Ce déploiement nécessite «un travail préalable d’apprêt ou de préparation du sol consistant à damer le sable afin d’obtenir une surface relativement plane. Cette opération est effectuée régulièrement au cours du séjour par la mère de famille, à l’aide d’un morceau de bois (qui peut être façonné à dessein), afin de renouveler l’espace de vie. Pour cela, les nattes sont roulées les unes après les autres, on fait passer les petits agglomérats de sable durci par des éléments liquides dans un grand tamis (habituellement utilisé pour le traitement des farines) pour les faire revenir à leur état granuleux, et on jette les petits déchets qui restent dans le tamis loin de la tente. Le sable souillé (par du sang ou de l’urine par exemple), est transporté à l’extérieur de la tente. Une fois effectuées ces opérations de tamisage et de damage du sable, on redéploie les nattes à la surface du sol (section 15). «Toute marque de liquide sur le sol apparaît en fait comme une souillure de l’espace abrité et tout agglomérat de sable causé par un liquide est aussitôt recouvert de sable sec» (section 18).
Ajustements moteurs
Le sable peut «être synonyme de gêne, lors de vents de sable notamment, qui sévissent pendant plusieurs jours.

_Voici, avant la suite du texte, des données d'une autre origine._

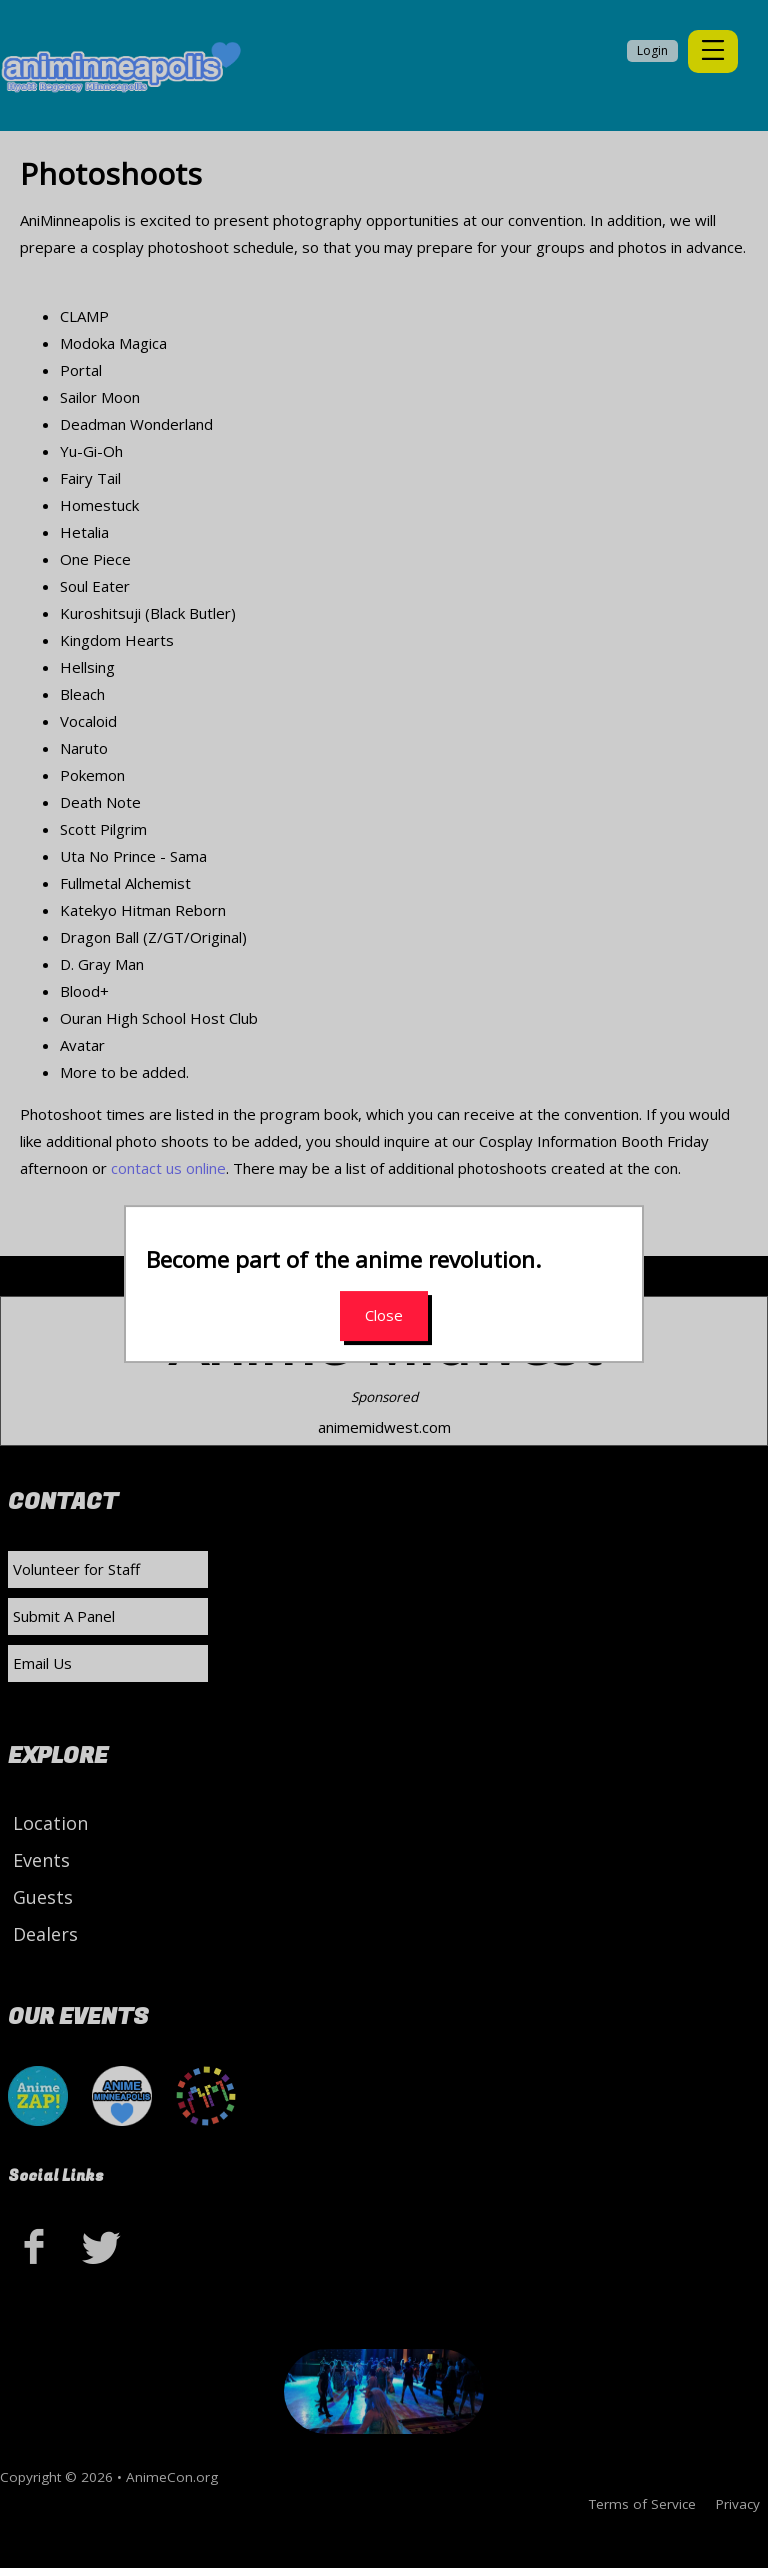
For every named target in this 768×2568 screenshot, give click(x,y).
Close (384, 1315)
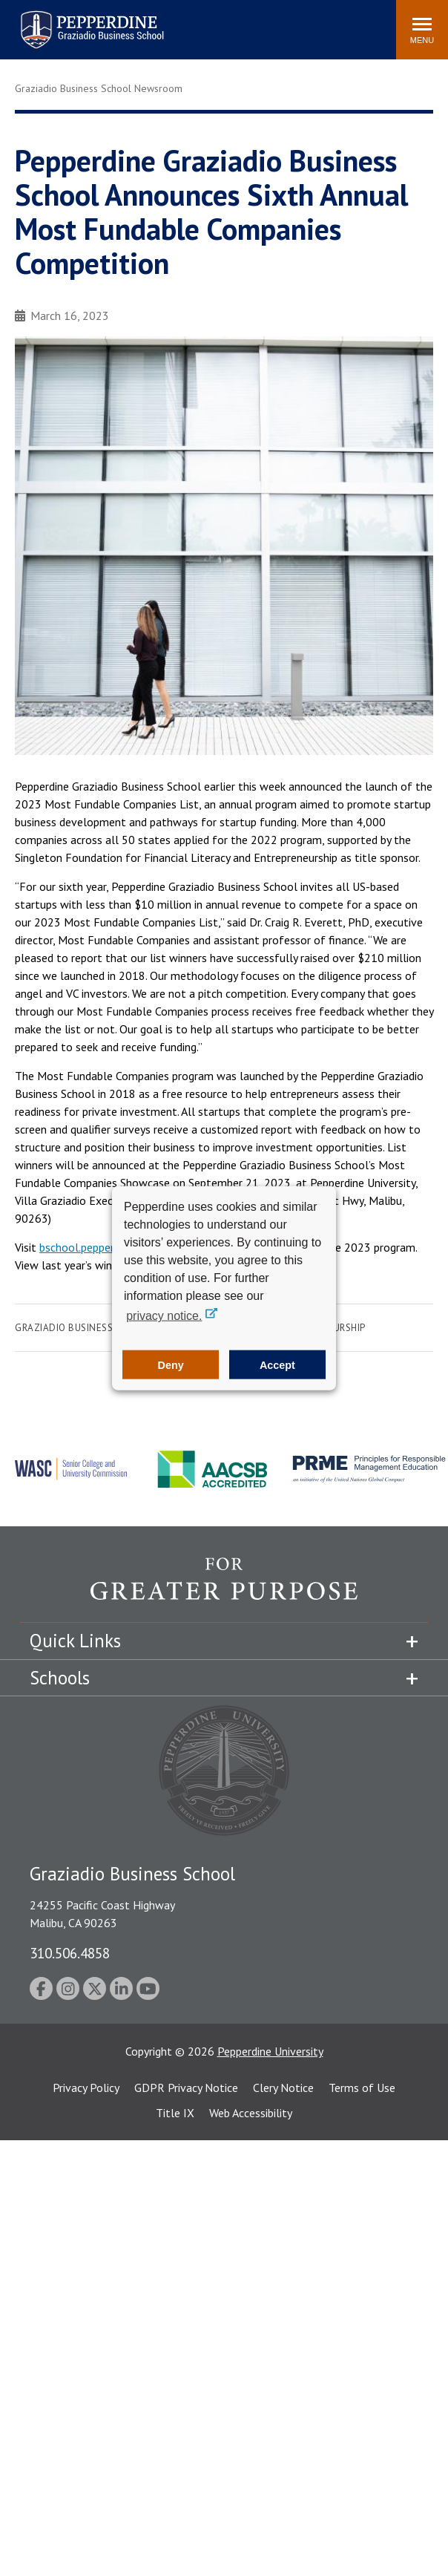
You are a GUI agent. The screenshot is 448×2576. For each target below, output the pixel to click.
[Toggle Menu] (422, 29)
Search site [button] (183, 22)
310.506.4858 (70, 1953)
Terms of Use (362, 2087)
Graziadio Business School (84, 1327)
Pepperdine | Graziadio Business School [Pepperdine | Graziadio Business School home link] (72, 20)
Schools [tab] (60, 1678)
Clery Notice (283, 2087)
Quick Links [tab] (75, 1641)
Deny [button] (171, 1364)
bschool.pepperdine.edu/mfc (109, 1247)
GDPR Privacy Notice (186, 2087)
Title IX (175, 2112)
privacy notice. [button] (164, 1316)
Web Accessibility (250, 2112)
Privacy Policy (86, 2087)
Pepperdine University (270, 2051)
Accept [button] (277, 1364)
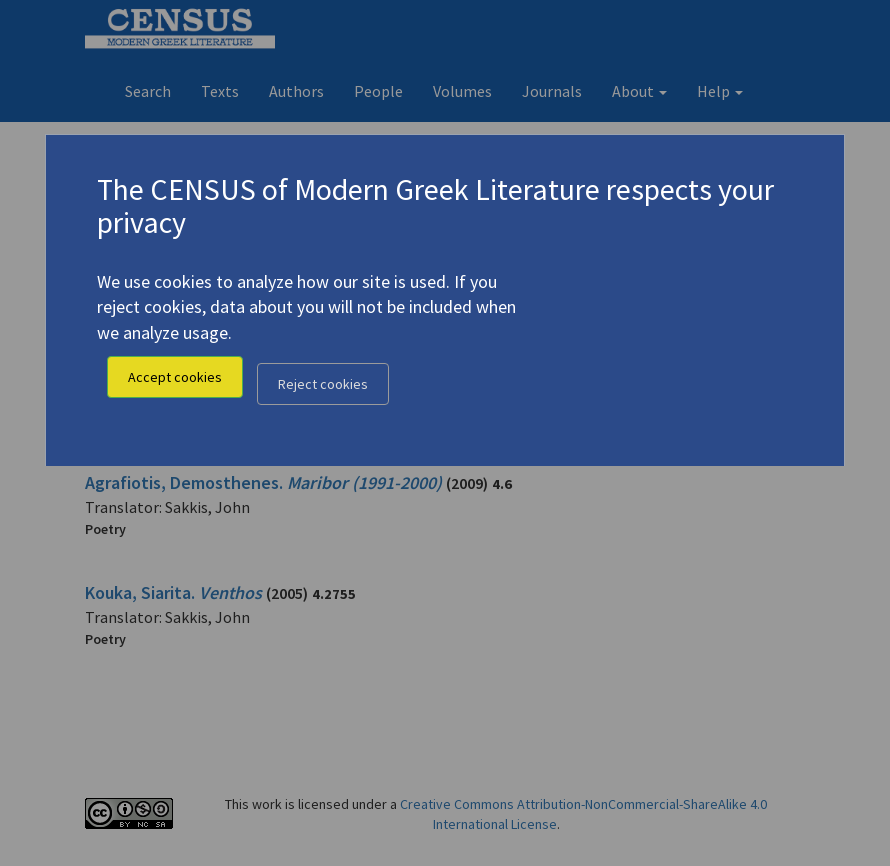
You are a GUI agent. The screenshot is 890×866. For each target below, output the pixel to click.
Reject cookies (323, 384)
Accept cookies (175, 377)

La technique consistant à écarter les bases des mâts de la tente pour rapprocher le vélum du sol et laisser ainsi moins de prise au vent, ne suffit généralement pas à empêcher le sable de s’introduire et de se soulever sous la tente, puis de s’inviter sous les vêtements de ses occupants et de s’immiscer dans les moindres replis de la peau. Dans ces moments, l’enveloppement dans un tissu (long voile de cotonnade pour les femmes, boubou ample et turban pour les hommes) reste le rempart le plus efficace» (section 20).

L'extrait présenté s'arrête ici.